Required action
Apart from the images, every record below must be given again without alteration.

----------

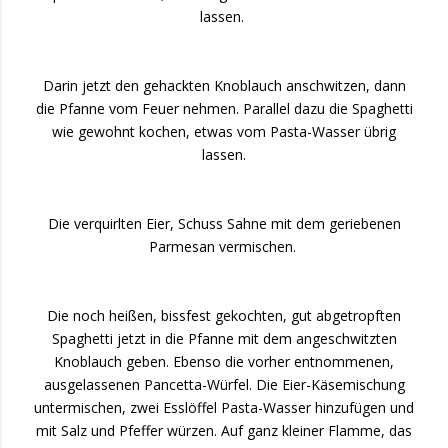
lassen.
Darin jetzt den gehackten Knoblauch anschwitzen, dann
die Pfanne vom Feuer nehmen. Parallel dazu die Spaghetti
wie gewohnt kochen, etwas vom Pasta-Wasser übrig
lassen.
Die verquirlten Eier, Schuss Sahne mit dem geriebenen
Parmesan vermischen.
Die noch heißen, bissfest gekochten, gut abgetropften
Spaghetti jetzt in die Pfanne mit dem angeschwitzten
Knoblauch geben. Ebenso die vorher entnommenen,
ausgelassenen Pancetta-Würfel. Die Eier-Käsemischung
untermischen, zwei Esslöffel Pasta-Wasser hinzufügen und
mit Salz und Pfeffer würzen. Auf ganz kleiner Flamme, das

----------

Solution to this exercise
lassen.
Darin jetzt den gehackten Knoblauch anschwitzen, dann
die Pfanne vom Feuer nehmen. Parallel dazu die Spaghetti
wie gewohnt kochen, etwas vom Pasta-Wasser übrig
lassen.
Die verquirlten Eier, Schuss Sahne mit dem geriebenen
Parmesan vermischen.
Die noch heißen, bissfest gekochten, gut abgetropften
Spaghetti jetzt in die Pfanne mit dem angeschwitzten
Knoblauch geben. Ebenso die vorher entnommenen,
ausgelassenen Pancetta-Würfel. Die Eier-Käsemischung
untermischen, zwei Esslöffel Pasta-Wasser hinzufügen und
mit Salz und Pfeffer würzen. Auf ganz kleiner Flamme, das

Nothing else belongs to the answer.